Fran Kelly is leaving ABC’s Radio National Breakfast program after 17 years as host.
“Sometimes I feel like every hour of my day is mapped out by what I need to achieve in that hour in order to be able to deliver the show the next morning, so it will be nice to breathe out a little,” Kelly told Guardian Australia ahead of her final show.
Kelly, 63, says she is giving up a job that still “thrills” her because she wants a little less adrenaline in her day, a bit more balance and more time to spend with her family, which now includes grandchildren.
As well as getting up at 3.30am for a gruelling two hours of presenting live radio, Kelly has spent most evenings studying briefs. There is nowhere to hide when you conduct high-stakes, live interviews on a national program.

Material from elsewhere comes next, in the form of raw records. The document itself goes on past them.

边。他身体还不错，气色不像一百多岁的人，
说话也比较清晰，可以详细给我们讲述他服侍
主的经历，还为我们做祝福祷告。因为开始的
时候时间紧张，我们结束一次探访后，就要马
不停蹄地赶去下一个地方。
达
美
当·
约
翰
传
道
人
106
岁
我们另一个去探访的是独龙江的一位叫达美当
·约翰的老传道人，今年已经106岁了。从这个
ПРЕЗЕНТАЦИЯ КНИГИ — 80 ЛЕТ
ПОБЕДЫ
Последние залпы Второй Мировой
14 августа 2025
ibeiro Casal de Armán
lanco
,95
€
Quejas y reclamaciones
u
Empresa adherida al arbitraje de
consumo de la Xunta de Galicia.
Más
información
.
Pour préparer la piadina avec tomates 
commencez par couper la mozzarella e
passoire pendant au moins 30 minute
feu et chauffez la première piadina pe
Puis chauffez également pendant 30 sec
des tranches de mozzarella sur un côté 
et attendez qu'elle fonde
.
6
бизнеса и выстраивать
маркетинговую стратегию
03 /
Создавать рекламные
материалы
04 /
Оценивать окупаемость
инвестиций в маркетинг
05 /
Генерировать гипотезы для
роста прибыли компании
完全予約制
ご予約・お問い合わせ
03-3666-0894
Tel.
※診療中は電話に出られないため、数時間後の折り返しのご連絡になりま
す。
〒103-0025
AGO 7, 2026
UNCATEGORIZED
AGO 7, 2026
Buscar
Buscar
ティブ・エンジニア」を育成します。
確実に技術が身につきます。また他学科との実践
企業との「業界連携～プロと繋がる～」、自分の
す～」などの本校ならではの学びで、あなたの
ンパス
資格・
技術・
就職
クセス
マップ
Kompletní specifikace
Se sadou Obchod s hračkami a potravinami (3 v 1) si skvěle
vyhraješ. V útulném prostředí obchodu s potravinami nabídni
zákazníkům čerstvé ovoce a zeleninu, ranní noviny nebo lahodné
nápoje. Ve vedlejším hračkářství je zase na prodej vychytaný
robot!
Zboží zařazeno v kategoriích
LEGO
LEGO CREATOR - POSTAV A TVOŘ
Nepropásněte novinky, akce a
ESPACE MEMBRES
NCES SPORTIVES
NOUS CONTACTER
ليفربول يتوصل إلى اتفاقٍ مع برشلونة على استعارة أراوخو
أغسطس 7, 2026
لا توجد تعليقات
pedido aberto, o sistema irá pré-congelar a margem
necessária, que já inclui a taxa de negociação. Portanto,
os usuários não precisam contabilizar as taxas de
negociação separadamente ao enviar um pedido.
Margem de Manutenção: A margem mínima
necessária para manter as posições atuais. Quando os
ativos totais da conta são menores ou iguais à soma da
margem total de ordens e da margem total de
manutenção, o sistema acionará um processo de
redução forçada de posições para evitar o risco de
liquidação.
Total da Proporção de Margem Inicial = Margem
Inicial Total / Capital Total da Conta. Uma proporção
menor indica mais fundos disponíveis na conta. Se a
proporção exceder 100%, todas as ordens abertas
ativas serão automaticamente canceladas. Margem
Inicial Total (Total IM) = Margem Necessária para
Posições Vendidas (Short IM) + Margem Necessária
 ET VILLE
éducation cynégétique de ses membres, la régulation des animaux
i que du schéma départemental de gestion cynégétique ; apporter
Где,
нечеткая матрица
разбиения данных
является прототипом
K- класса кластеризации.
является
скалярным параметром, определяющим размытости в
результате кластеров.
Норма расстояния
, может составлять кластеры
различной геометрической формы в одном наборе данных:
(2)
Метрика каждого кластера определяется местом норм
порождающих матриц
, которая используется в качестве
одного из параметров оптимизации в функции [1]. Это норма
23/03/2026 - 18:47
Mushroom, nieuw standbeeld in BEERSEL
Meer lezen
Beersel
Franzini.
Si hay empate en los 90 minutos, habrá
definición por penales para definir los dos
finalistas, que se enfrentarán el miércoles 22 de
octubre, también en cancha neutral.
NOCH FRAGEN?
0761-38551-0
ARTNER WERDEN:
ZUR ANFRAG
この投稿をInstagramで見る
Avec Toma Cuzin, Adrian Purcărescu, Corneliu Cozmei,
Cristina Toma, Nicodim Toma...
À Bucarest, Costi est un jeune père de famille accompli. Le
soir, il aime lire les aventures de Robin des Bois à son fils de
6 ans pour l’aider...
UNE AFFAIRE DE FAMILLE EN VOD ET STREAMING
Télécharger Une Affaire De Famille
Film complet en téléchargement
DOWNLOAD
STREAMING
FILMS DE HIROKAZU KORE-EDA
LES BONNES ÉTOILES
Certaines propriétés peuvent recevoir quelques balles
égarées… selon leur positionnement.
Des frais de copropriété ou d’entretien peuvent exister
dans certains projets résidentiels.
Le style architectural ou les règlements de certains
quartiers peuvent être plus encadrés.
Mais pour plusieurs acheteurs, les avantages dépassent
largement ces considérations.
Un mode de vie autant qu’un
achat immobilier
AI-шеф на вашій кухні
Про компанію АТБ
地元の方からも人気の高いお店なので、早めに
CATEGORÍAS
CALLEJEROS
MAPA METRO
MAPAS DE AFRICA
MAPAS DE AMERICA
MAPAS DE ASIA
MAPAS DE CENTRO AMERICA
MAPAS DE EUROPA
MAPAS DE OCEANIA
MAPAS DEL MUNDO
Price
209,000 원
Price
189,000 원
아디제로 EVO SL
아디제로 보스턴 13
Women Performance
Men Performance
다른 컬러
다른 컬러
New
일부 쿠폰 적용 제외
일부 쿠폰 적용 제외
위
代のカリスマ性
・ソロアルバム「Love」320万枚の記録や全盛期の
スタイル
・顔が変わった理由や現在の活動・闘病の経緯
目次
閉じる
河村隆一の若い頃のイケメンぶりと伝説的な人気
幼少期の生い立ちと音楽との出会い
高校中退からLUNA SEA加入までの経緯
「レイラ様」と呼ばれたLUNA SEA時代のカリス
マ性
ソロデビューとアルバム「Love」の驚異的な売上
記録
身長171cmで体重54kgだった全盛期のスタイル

“I was just watching the news last night and something came up and I went to make dinner or something and stopped. I thought ‘I had better watch that because at some point you’re going to have to learn about the story’.”
But giving up what she loves is “bittersweet” for a journalist who came to her craft relatively late – she was 29 when she got her first job on triple J’s The Drum – but has set the standard for passionate professionalism and integrity.
“And being on the crest of a big story is really like riding a wave. It’s very compelling and it drives you along. That’s where I think one of my strengths is. I can write a story really well. And I can get across the story very quickly. Because I’ve had, you know, 30 years of journalism now.”
Since 2005 Kelly has been keeping her audience entertained and informed with all the “stored facts and memories I can bring to bear”.
Kelly has been at the Breakfast mic calmly but firmly questioning no fewer than six prime ministers – John Howard, Kevin Rudd, Julia Gillard, Tony Abbott, Malcolm Turnbull and Scott Morrison.
She admits to being a political animal – “it’s my bailiwick” – who loves leadership challenges. On occasion, she hasn’t even had to decamp quickly to Canberra to cover the event because her “instinct” told her it would happen and she was there already.
“Every day I’ve worked in that building – 10 years solid in Canberra – I never lost that thrill of walking around those corridors,” she says.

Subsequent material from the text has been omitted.